2. Les véhicules diesels sont-ils plus polluants que les véhicules à essence ?

Oui. Les véhicules diesels sont les principaux responsables de l'émission de particules fines dans l'atmosphère. Ces particules fines sont impliquées dans la genèse des cancers du poumon. Pour lutter contre ce danger, des normes européennes rendent obligatoire l'utilisation de filtres à particules pour les moteurs diesels. Ces véhicules émettent également bien plus d'oxyde d'azote que les véhicules à essence et fragilisent les personnes atteintes de maladies respiratoires (asthme, emphysème). Par contre, ils émettent nettement moins de dioxyde de carbone.

3. La pollution augmente-t-elle dans les villes ?

C'est globalement faux dans les pays industrialisés d'Europe. En revanche, la pollution augmente dans des lieux spécifiques comme les grands aéroports internationaux du fait, notamment, de l'augmentation du trafic aérien et du trafic routier induit.

4. En ville, dois-je porter un masque contre la pollution ?

Il faut savoir que les masques chirurgicaux ou les foulards ne sont pas plus efficaces que le nez (qui joue un rôle de « filtre naturel »). Seuls les masques avec filtre à charbon peuvent avoir une certaine efficacité bien qu'ils n'arrêtent ni les particules fines ni de nombreux gaz. De toute manière, le port du masque ne peut s'envisager que lors des pics de pollution, il ne protège donc pas des effets de la pollution de fond. Il existe des masques destinés à certaines pollutions professionnelles (solvants, poussières), mais ces masques sont efficaces contre des émanations spécifiques et ne constituent pas une protection contre la pollution urbaine.

5. La situation s'aggrave-t-elle ?

Non, mais en réalité, la pollution atmosphérique d'aujourd'hui a changé de nature par rapport à celle d'il y a trente ans. L'évolution de la pollution atmosphérique témoigne des actions engagées sur la réglementation et des progrès technologiques. D'énormes progrès ont été réalisés dans l'industrie et le chauffage, permettant de réduire très fortement leurs émissions de polluants. Depuis les années soixante-dix, la pollution due aux transports est devenue préoccupante. Les analyses décèlent moins de dérivés soufrés et de fumées noires (particules de carbone), mais une plus grande quantité d'ozone et de ses précurseurs, ainsi qu'une proportion plus importante de particules fines potentiellement cancérigènes.

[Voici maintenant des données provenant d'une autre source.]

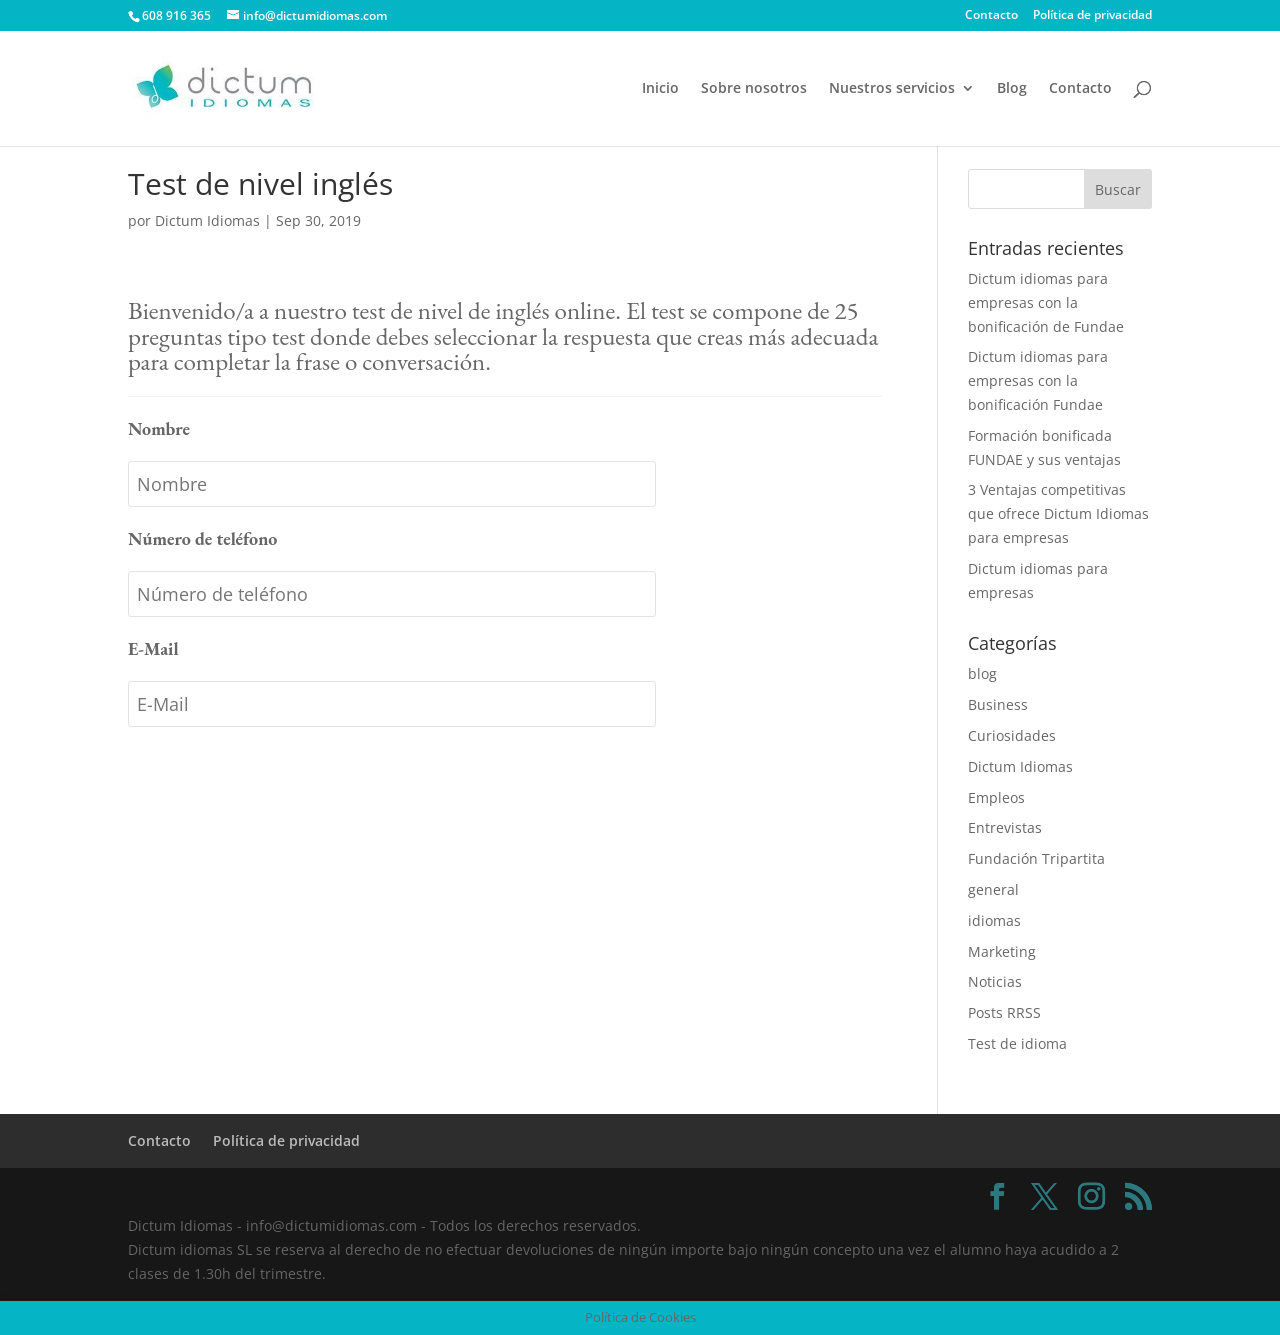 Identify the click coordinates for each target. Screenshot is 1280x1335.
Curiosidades (1012, 735)
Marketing (1002, 951)
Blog (1012, 89)
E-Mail (153, 648)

6. Sommes-nous tous égaux devant la pollution ?

Non. Il existe une grande variabilité individuelle dans la susceptibilité aux polluants atmosphériques. Certaines populations sont plus concernées par les effets de la pollution de l'air : soit parce qu'elles sont fragilisées (enfants, femmes enceintes, personnes âgées ou atteintes d'une affection respiratoire ou cardiovasculaire), soit parce qu'elles sont particulièrement exposées professionnellement. A Paris, il a également été montré que les populations défavorisées sont plus vulnérables à la pollution et aux pics de pollution, avec un taux de mortalité accru.

7. Faut-il aérer lors des pics de pollution ?


 


 

Même en cas de pics de pollution, il faut continuer à aérer. Les recommandations émises par le Conseil supérieur d'hygiène publique de France indiquent de ne pas modifier les habitudes d'aération ou de ventilation des logements, en privilégiant toutefois les heures « fraîches » c'est-à-dire tôt le matin ou en soirée. Rappelons qu'aujourd'hui, la pollution est en moyenne plus élevée à l'intérieur des logements qu'à l'extérieur.

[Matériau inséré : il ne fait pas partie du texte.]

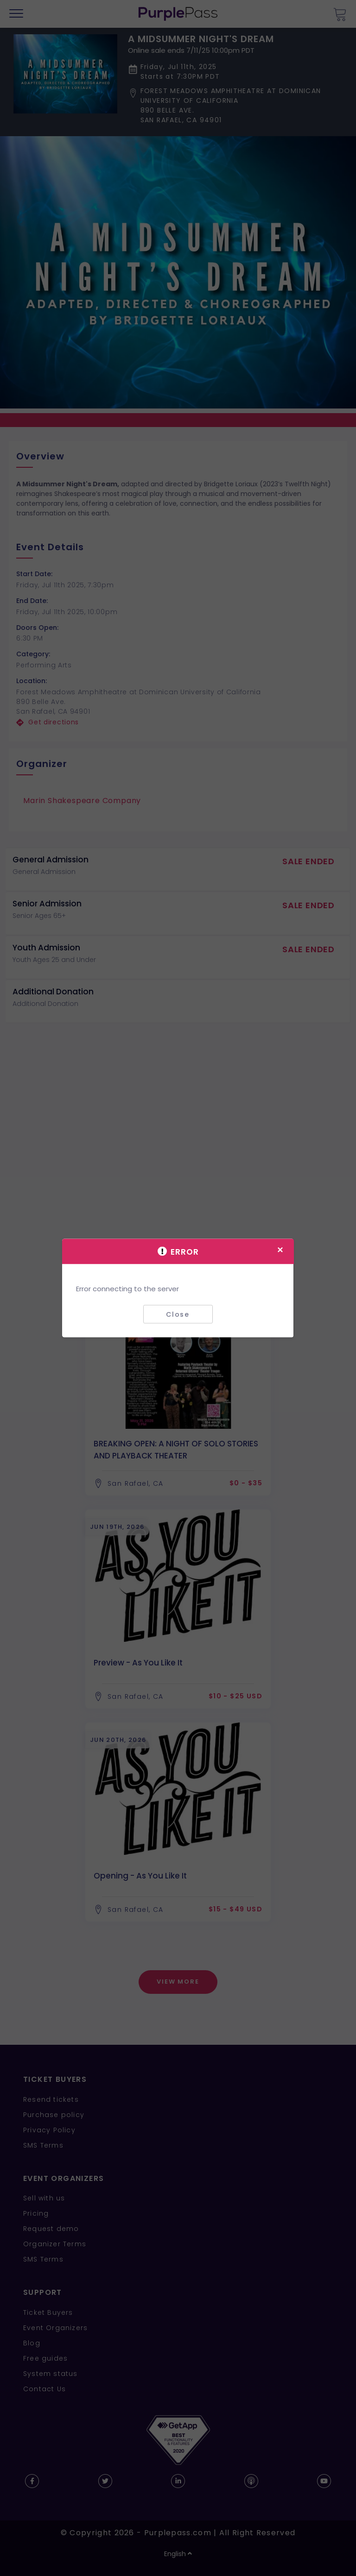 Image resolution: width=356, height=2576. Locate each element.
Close (178, 1314)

8. La pollution reste-t-elle localisée là où elle a été émise ?

Non. Par exemple, le nuage de pollution produit par l'agglomération parisienne peut s'étendre sur plus de 50 km pour les oxydes d'azote et sur plusieurs centaines de kilomètres pour l'ozone.

9. En ville, dans quelles conditions suis-je le plus exposé à la pollution atmosphérique : à pied, en vélo ou en auto ?

L'auto. Dès 2006, une étude menée par le Laboratoire d'hygiène de la Ville de Paris (LHVP) a montré qu'entre un automobiliste, un cycliste et un piéton, c'était dans son véhicule que l'on était le plus exposé à la pollution.

10. La pollution atmosphérique est-elle responsable de plus de cancers que le tabagisme ?

Le tabagisme actif reste le plus grand pourvoyeur de cancers. Mais des travaux nord-américains ont montré que la pollution atmosphérique provoque un nombre de cancers comparable à celui des cancers causés par le tabagisme passif.

11. Pollution de fond ou bien pics de pollution : quelle est la situation la plus dangereuse ?

La question des risques pour la santé de la pollution atmosphérique ne se résume plus à celle de l'impact des pics de pollution. Selon Airparif, réseau de surveillance de la qualité de l'air en région parisienne, la manière dite traditionnelle de concevoir la prévention en surveillant les alertes est encore pertinente, mais c'est par la réduction générale, tout au long de l'année, des niveaux moyens de pollution que l'on aura l'impact de santé publique le plus important. Cela ne signifie pas, pour autant, que la gestion des pics de pollution soit sans intérêt.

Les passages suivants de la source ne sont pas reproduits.